Successful use of cryopreserved UC-AM requires meticulous intra- and post-operative management. Intraoperatively, the membrane should be thoroughly hydrated prior to placement and secured with sutures, as fibrin sealants alone lack the tensile strength required to maintain a stable position on mobile periocular tissue. I typically use 7-0 or 8-0 polyglactin sutures (Vicryl®). Bandaging should use non-adherent dressing; alternatively, the graft can be left dry. Post-operatively, patients need to be counseled to set their expectations for the wound’s appearance over the weeks following surgery: the UC-AM will gradually desiccate, forming a firm, sometimes “scab-like” surface; underneath this layer, the re-epithelialization will steadily progress. Although this may look unseemly to some patients, we must advise them not to manipulate or wash this surface, as it can disrupt the healing process. It is not necessary to place antibiotic ointment on the graft – on the contrary, petrolatum- and oil-based dressings and ointments can sequester the biologicals released by the UC-AM graft.

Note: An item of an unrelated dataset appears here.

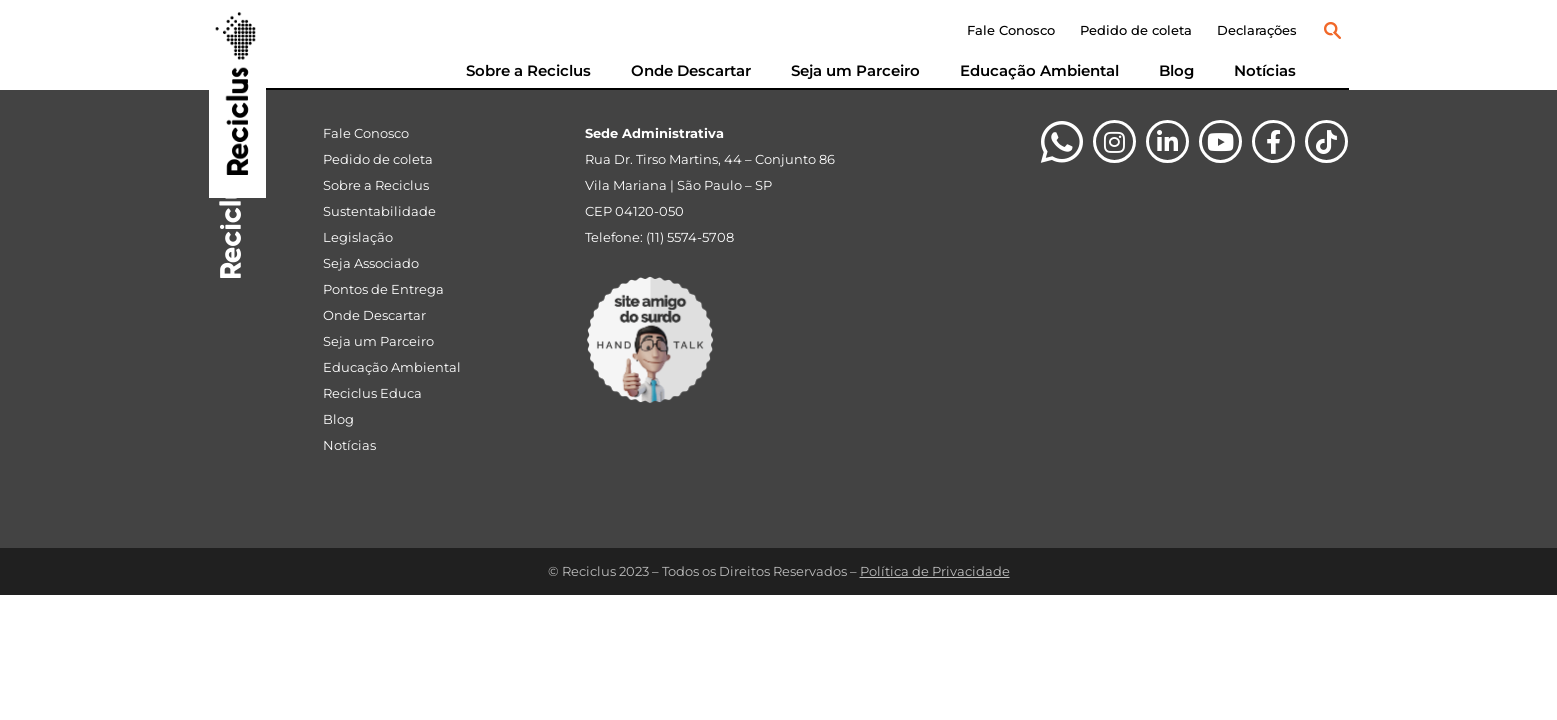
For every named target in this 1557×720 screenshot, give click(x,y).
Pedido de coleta (1136, 30)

It is important to note that I usually combine local flaps with cryopreserved UC-AM grafting to optimize results, making sure to respect the aesthetic units, address tension, and provide sufficient blood supply to the reconstructed area.
Conclusion
Eyelid defect reconstruction continues to evolve to better integrate new regenerative therapies into existing surgical principles. While local flaps and autologous grafts are important tools, cryopreserved ultra-thick UC-AM provides a meaningful advancement, offering a biologically active scaffold that supports healing in cases where traditional methods alone may be insufficient. As clinical experience and research continue to expand for eyelid reconstruction, cryopreserved UC-AM is poised to play an increasingly important role in achieving functional, stable, and aesthetically harmonious outcomes.
References
- S Agarwal, “The critical role of lid and lid margin in ocular surface disorders,” Indian J Ophthalmol., 72, 1385 (2024). PMID: 39331424.
- K Sejpal et al., “Presentation, diagnosis and management of limbal stem cell deficiency,” Middle East Afr J Ophthalmol., 20, 5 (2013). PMID: 23580847.
- AY Saber et al., “Basic Flap Design," [Updated 2024 Mar 20]. In: StatPearls [Internet]. Treasure Island (FL): StatPearls Publishing: 2025 Jan. PMID: 33085399.
- A Walkden, “Amniotic membrane transplantation in ophthalmology: an updated perspective,” Clin Ophthalmol., 14, 2057 (2020). PMID: 32801614.
- Y Zhang et al., “Processing methods affect biological properties of amniotic membrane sheet products,” Cornea, 44, 671 (2025). PMID: 40099678.
- JZ Spadaro et al., “Umbilical cord amniotic membrane graft as a skin substitute in periocular reconstruction: a case series,” Ophthalmic Plast Reconstr Surg., 41, 4 (2025). PMID: 39749817.
- H Topcu et al., “The current alternative for ocular surface and anophthalmic socket reconstruction, cryopreserved umbilical amniotic membrane (cUAM),” Int Ophthalmol., 44, 274 (2024). PMID: 38916687.
- M Palamar et al., “Amniotic membrane transplantation in surgical management of ocular surface squamous neoplasias: long-term results,” Eye (Lond), 28, 1131 (2014). PMID: 24993317.